An die Anfangszeit erinnern sich nur noch die ältesten Mitglieder. 1971 wurde Juventina – eine Verschmelzung von Juventus und Fiorentina – von Einwanderern gegründet, von denen viele beim Elektronikriesen BBC in Baden arbeiteten und im dortigen Arbeiterquartier wohnten. Sprachbarrieren und kulturelle Differenzen sorgten für eine Zweiteilung der Gesellschaft. Wilde Geschichten von emotionsgeladenen «Ausländerderbys» gegen Mannschaften wie Brisgi Baden oder Ausonia Lupfig, bei denen die Schiedsrichter nicht zu beneiden gewesen seien, werden noch heute im Vereinshäuschen erzählt.
Das Zusammenkommen war für viele italienische Vereine der wichtigste Grund für ihre Gründung. Bei den einen war es das Zusammenkommen mit anderen Italienern, für andere ging es um das Schlagen von Brücken zu den Einheimischen. Aus solchen Initiativen sind unzählige Feste entstanden, die heute noch stattfinden und bei denen die im Vereinsalltag verloren gegangene Italianità wieder aufleben soll.

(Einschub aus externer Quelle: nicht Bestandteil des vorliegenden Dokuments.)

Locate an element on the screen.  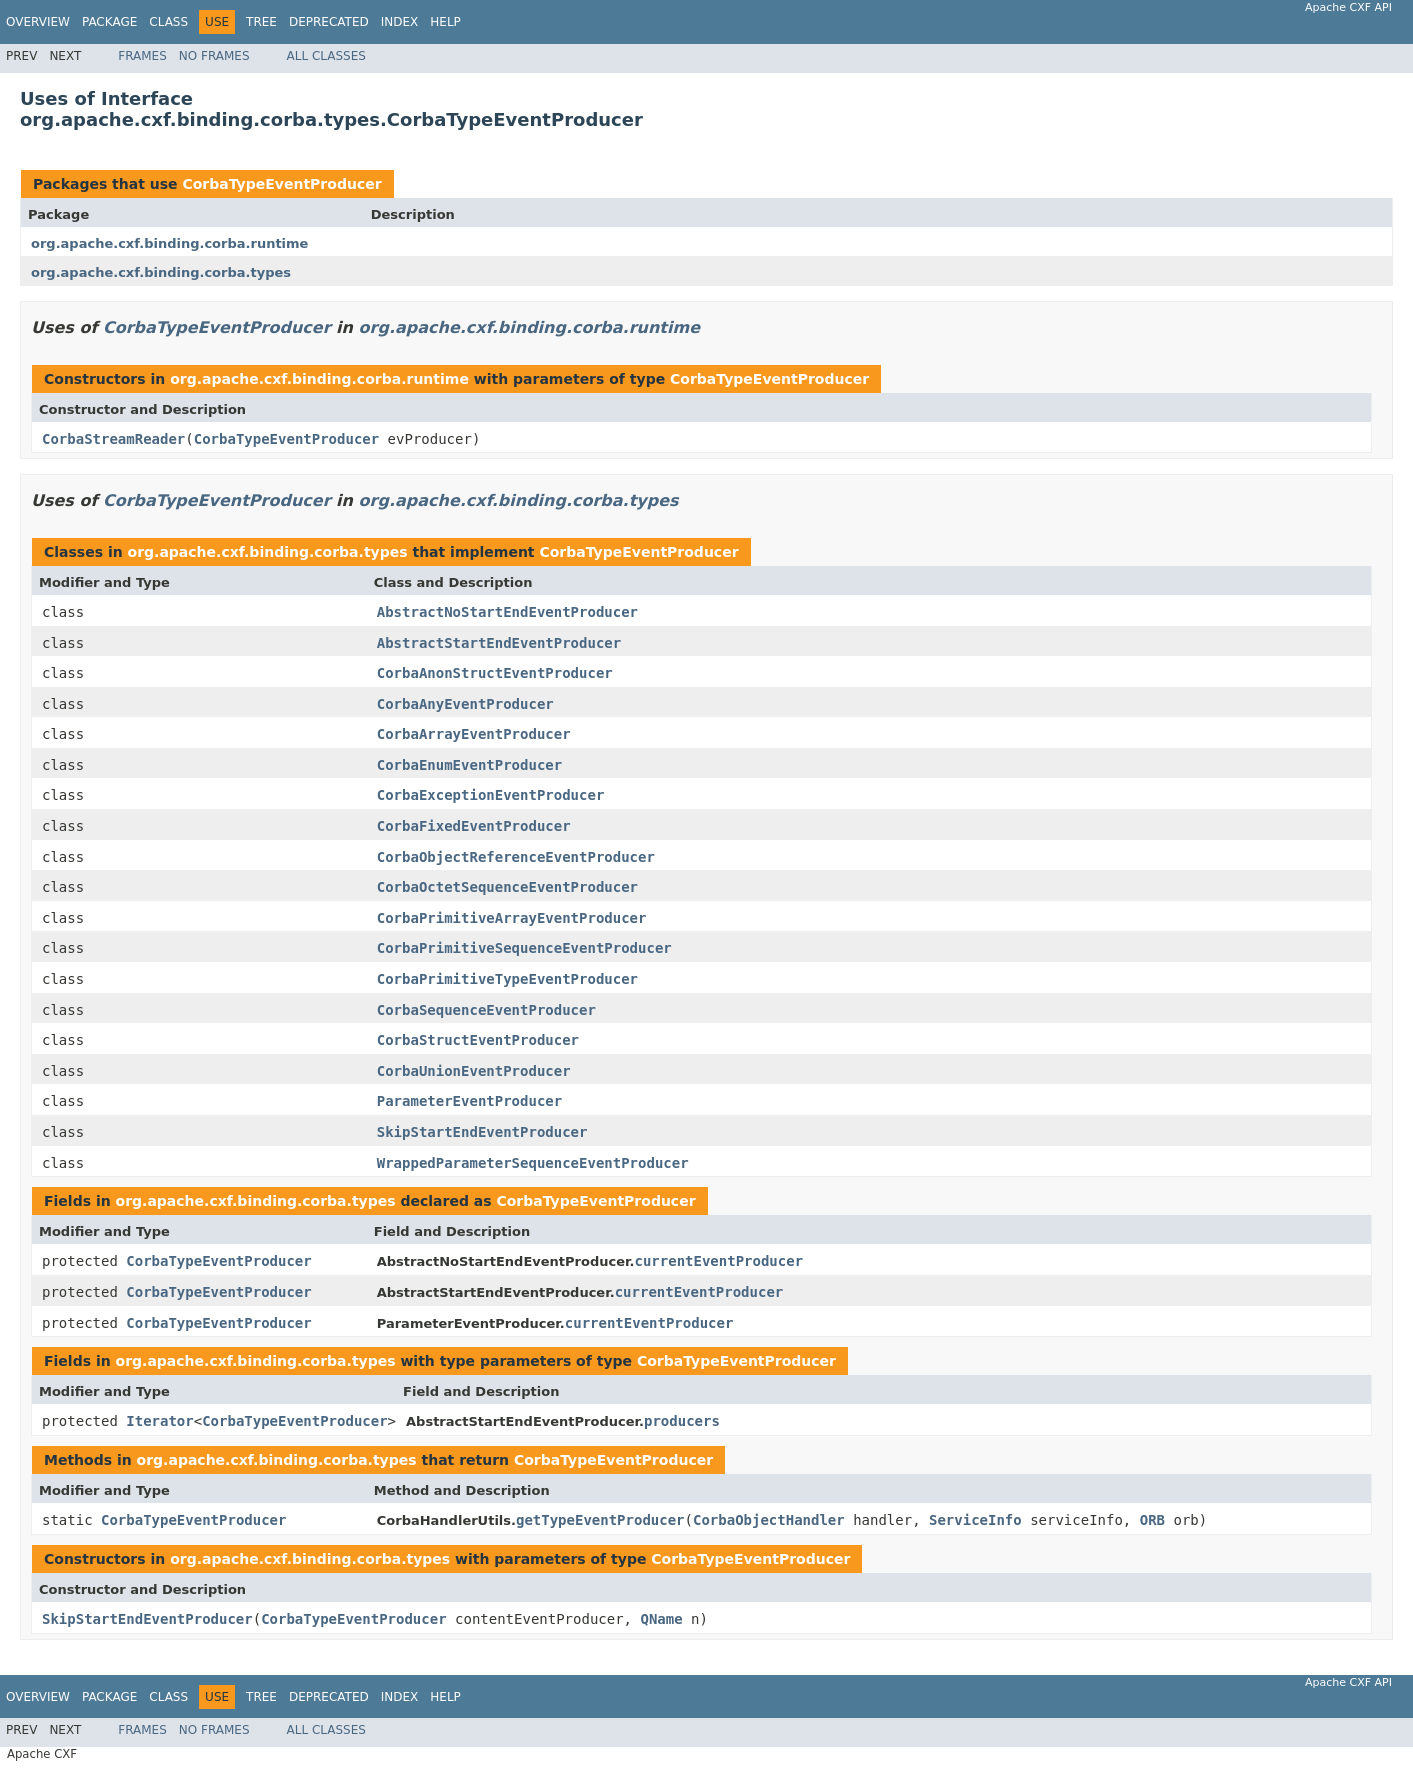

Gerade die alte Garde kämpft weiterhin mit Händen und Füssen dafür, dass diese nicht ganz verschwindet. Der Gedanke einer Fusion mit anderen Vereinen, der in schwierigen Zeiten immer wieder aufkommt, löst unangenehme Emotionen aus. Wenn auch noch der Klubname wegfällt, was wäre dann überhaupt noch italienisch am Verein? Als die Stadt Grenchen 2015 mehreren Klubs empfahl, sich zusammenzuschliessen, und Verweigerern damit drohte, ihnen ihre Privilegien zu entziehen, stellte sich die GS Italgrenchen dennoch quer – mit Verweis auf ihre kulturelle Identität. Auch bei Juventina stand eine Fusion zur Debatte, nachdem der einstige NLA-Klub FC Wettingen in Konkurs gegangen war. Man entschied sich dagegen, aus Furcht, im neuen Konstrukt keine Rolle mehr zu spielen.
Geschichten aus einer anderen Zeit
Bei der AC Virtus in Liestal sind solche Horrorszenarien kein Thema mehr. Im Klublokal sitzen nun plötzlich acht Personen um einen langen Tisch, trinken Vino rosso und essen Pasta mit hausgemachtem Sugo. Auch Salamischeiben und Käsebrocken werden aufgetischt. In kleinen Körbchen wird Brot gereicht, um damit die Sauce aus dem Teller zu putzen. «Sehr italienisch», betont Präsident Maiorano und lacht. Die Vereinsmitglieder der ersten und der zweiten Generation werden den Abend mit alten Geschichten über gemeinsame Reisen ausklingen lassen. Reisen, welche die Jungen heute so grösstenteils nicht mehr erleben, da sie für wenig Geld fast jeden Ort der Welt besuchen können und das Bedürfnis nach einer Gemeinschaft nicht mehr so vorhanden ist. «Peccato», sagt eines der beiden Gründungsmitglieder, die dem Verein erhalten geblieben sind. Schade.